Saint-Point est une demeure charmante où Lamartine se voue avec activité à l’accomplissement des devoirs de la vie départementale, telle que nos mœurs parlementaires les ont tracés ; grand sujet d’ébahissement pour le vulgaire, qui se figure les poêles et les artistes comme des êtres en dehors de toute réalité, ne se repaissant que de chimères, endormis comme Brahma dans des ténèbres lumineuses. Lamartine juré, Lamartine membre du conseil général, Lamartine député, est pour beaucoup de gens[3] une anomalie, un problème ; les braves gens en sont à Pégase et à l’Hélicon ; ils ne s’aperçoivent point encore que, dans nos civilisations modernes, le poète et l’artiste ne sont plus de glorieux parias que leur génie séquestre du reste de l’humanité, mais, au contraire, des hommes vivant de la vie de tous, aimant, souffrant, travaillant en communion avec ceux qui aiment, qui travaillent, qui souffrent ; au demeurant, tout aussi peu fantastiques dans leurs mœurs et leurs habitudes, que le plus inoffensif bourgeois de Carpentras ou de Tarascon. Étranges choses ! direz-vous, que ce préjugé populaire, posant en fait, malgré l’expérience et le raisonnement, qu’un homme, par cela seul qu’il est doué de facultés supérieures, doit être dépourvu du simple bon sens nécessaise au maniement des affaires civiles et politiques ! Étrange ? non : qui ne sait que les préjugés qui flattent la médiocrité s’établissent avec une facilité merveilleuse, et cela en raison directe de leur absurdité ? Qui n’a été témoin de l’incroyable vitesse avec laquelle circulent les idées creuses ? Et ne voyons-nous pas qu’il est des erreurs endémiques comme les maladies qui règnent durant un certain temps dans l’atmosphère, et se prennent sans cause comme avec l’air que l’on respire ?

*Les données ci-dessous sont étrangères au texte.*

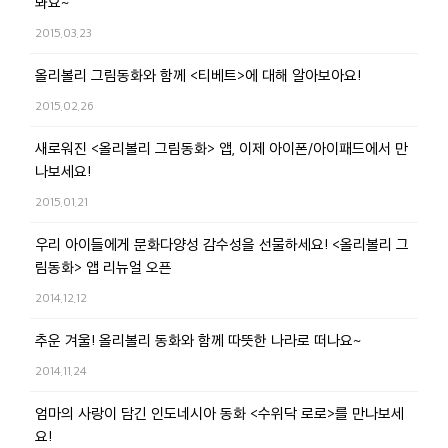
봐요~
2015.03.23
올리볼리 그림동화와 함께 <티베트>에 대해 알아보아요!
2015.02.26
새로워진 <올리볼리 그림동화> 앱, 이제 아이폰/아이패드에서 만
나보세요!
2015.01.21
우리 아이들에게 문화다양성 감수성을 선물하세요! <올리볼리 그
림동화> 앱 리뉴얼 오픈
2014.12.12
추운 겨울! 올리볼리 동화와 함께 따뜻한 나라로 떠나요~
2014.11.24
엄마의 사랑이 담긴 인도네시아 동화 <수위닥 로로>를 만나보세
요!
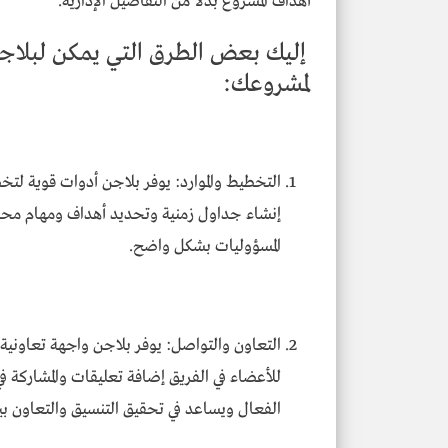
أهداف المشروع بدلاً من التفاصيل الإدارية.
إليك بعض الطرق التي يمكن لبلاجن
لمشروعك:
التخطيط والموارد: يوفر بلاجن أدوات قوية لتخطي
إنشاء جداول زمنية وتحديد أهداف ومهام محدد
المسؤوليات بشكل واضح.
التعاون والتواصل: يوفر بلاجن واجهة تعاونية
للأعضاء في الفريق إضافة تعليقات والمشاركة ف
الفعال ويساعد في تحقيق التنسيق والتعاون بي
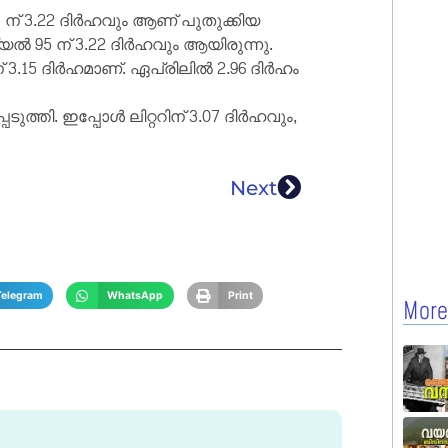
5 ന് 3.22 ദിർഹവും ആണ് പുതുക്കിയ
യൽ 95 ന് 3.22 ദിർഹവും ആയിരുന്നു.
് 3.15 ദിർഹമാണ്. ഏപ്രിലിൽ 2.96 ദിർഹം
തി. ഇപ്പോൾ ലിറ്ററിന് 3.07 ദിർഹവും,
Next
Telegram
WhatsApp
Print
More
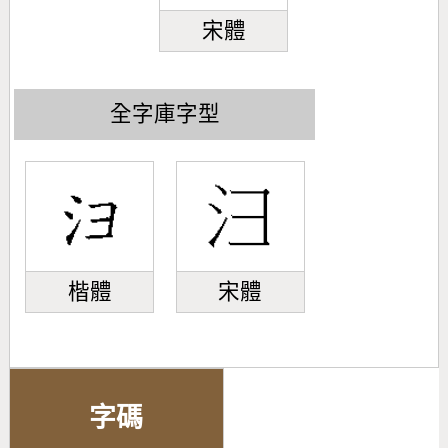
宋體
全字庫字型
楷體
宋體
字碼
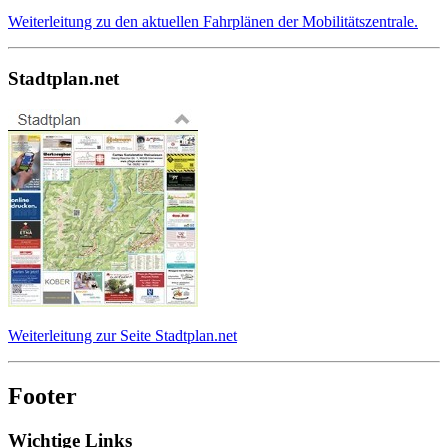
Weiterleitung zu den aktuellen Fahrplänen der Mobilitätszentrale.
Stadtplan.net
Weiterleitung zur Seite Stadtplan.net
Footer
Wichtige Links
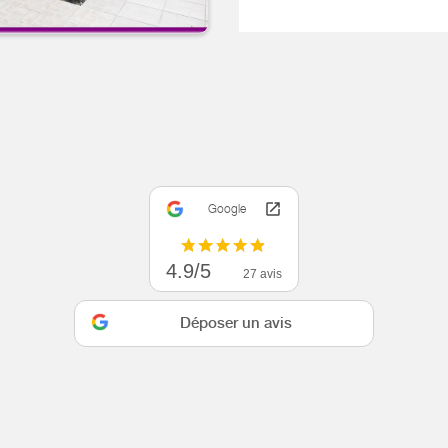
Google
4.9/5
27 avis
Déposer un avis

La Grande-Chartreuse, ce nom ne renferme-t-il pas, dans son morne mystère, la pensée vague et indéfinie de tout ce que l’ascétisme chrétien enfanta durant plus de dix siècles ? Les saintes folies, les tortures volontaires, les martyres obscurs, les renoncements obstinés, toute cette muette et sombre protestation contre le règne de Satan, cette réaction mystique contre les voluptés charnelles, ne semblent-ils pas évoquer les pâles fantômes de ces solitaires, connus de Dieu seul, qui traversèrent la vie, les yeux fixés sur une tombe, courbant leur volonté sous une règle de fer, et s’absorbant tout entiers dans l’âpre et sauvage aspiration d’un monde incompréhensible ?

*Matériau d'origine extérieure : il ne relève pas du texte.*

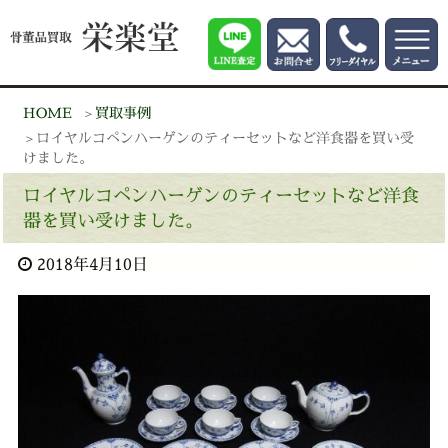
HOME
買取事例
ロイヤルコペンハーゲンのティーセットなど洋食器を買い受
けました。
ロイヤルコペンハーゲンのティーセットなど洋食
器を買い受けました。
2018年4月10日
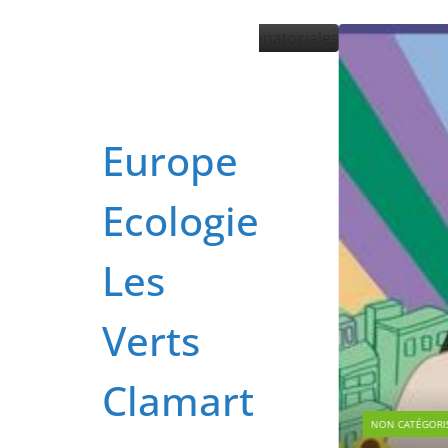
Passer
au
contenu
Europe
Ecologie
Les
Verts
Clamart
NON CATÉGORISÉ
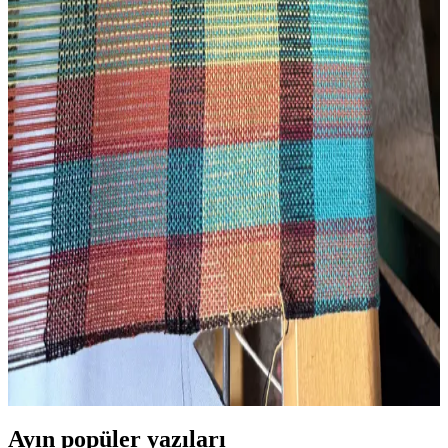
Tapestry Dokuma Sanatında Kedi Figürünün
Canlandırılması ve Teknik Detayları
Tapestry dokuma sanatında kedi figürünün detaylı işlenişi ve teknik
süreçleri anlatılıyor. Pippin adlı kedinin pizza kutusundaki pozu,
nakışla desteklenen detaylarla yeniden yaratıldı.
3D Yazıcı ile Kişisel Dokuma Tezgahı Üretimi ve İlk
Atkı Deneyimi
3D yazıcı kullanılarak kişisel dokuma tezgahları ekonomik ve
modifiye edilebilir şekilde üretiliyor. İlk atkı deneyimi teknik
detaylar ve iplik gerilimi sorunlarıyla birlikte paylaşılıyor.
Dokuma Tezgahı Kurulumunun Zorlukları ve
Öğrenme Süreci: Teknik ve Pratik Yaklaşımlar
Dokuma tezgahı kurulumu, ipliklerin doğru yerleştirilmesi ve tezgah
ayarları gibi teknik zorluklar içerir. Sabır ve pratikle öğrenilen bu
süreç, dokuma sanatının temelini oluşturur.
Ayın popüler yazıları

Jadis on ne parvenait à la retraite de saint Bruno que par un sentier étroit, escarpé ; les pieds se déchiraient aux ronces comme pour préparer le cœur à se déchirer dans la pénitence ; aujourd’hui la civilisation, qui triomphe de tout, a aplani les saintes voies : une route a remplacé l’abrupt sentier ; avant un an c’est en voiture que l’on se rendra à la Grande-Chartreuse.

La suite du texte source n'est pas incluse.